___ Excerpted records

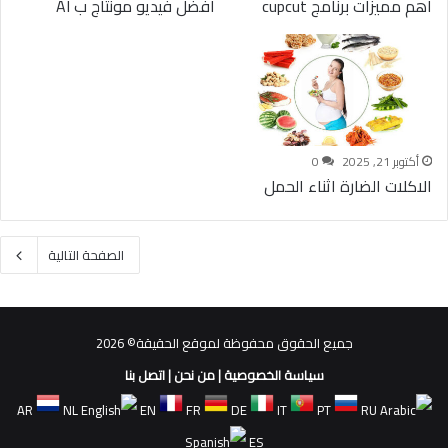
اهم مميزات برنامج cupcut
افضل فيديو مونتاج ب AI
أكتوبر 21, 2025
0
الاكلات الضارة اثناء الحمل
الصفحة التالية
جميع الحقوق محفوظة لموقع الحقيقة© 2026
سياسة الخصوصية
|
من نحن
|
اتصل بنا
AR
NL
EN
FR
DE
IT
PT
RU
ES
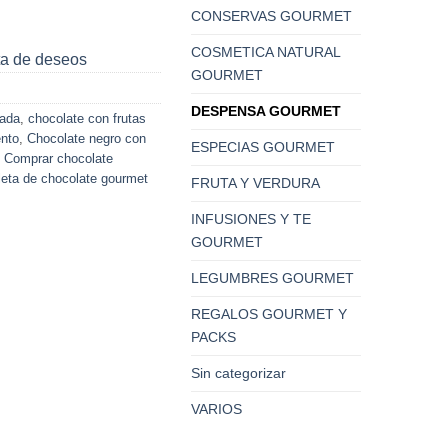
CONSERVAS GOURMET
COSMETICA NATURAL
sta de deseos
GOURMET
DESPENSA GOURMET
nada
,
chocolate con frutas
ento
,
Chocolate negro con
ESPECIAS GOURMET
,
Comprar chocolate
leta de chocolate gourmet
FRUTA Y VERDURA
INFUSIONES Y TE
GOURMET
LEGUMBRES GOURMET
REGALOS GOURMET Y
PACKS
Sin categorizar
VARIOS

______

*Problem to work on*:
Give the entries above again exactly, minus their pictures.

*Task response*:
اهم مميزات برنامج cupcut
افضل فيديو مونتاج ب AI
أكتوبر 21, 2025
0
الاكلات الضارة اثناء الحمل
الصفحة التالية
جميع الحقوق محفوظة لموقع الحقيقة© 2026
سياسة الخصوصية
|
من نحن
|
اتصل بنا
AR
NL
EN
FR
DE
IT
PT
RU
ES
CONSERVAS GOURMET
COSMETICA NATURAL
sta de deseos
GOURMET
DESPENSA GOURMET
nada
,
chocolate con frutas
ento
,
Chocolate negro con
ESPECIAS GOURMET
,
Comprar chocolate
leta de chocolate gourmet
FRUTA Y VERDURA
INFUSIONES Y TE
GOURMET
LEGUMBRES GOURMET
REGALOS GOURMET Y
PACKS
Sin categorizar
VARIOS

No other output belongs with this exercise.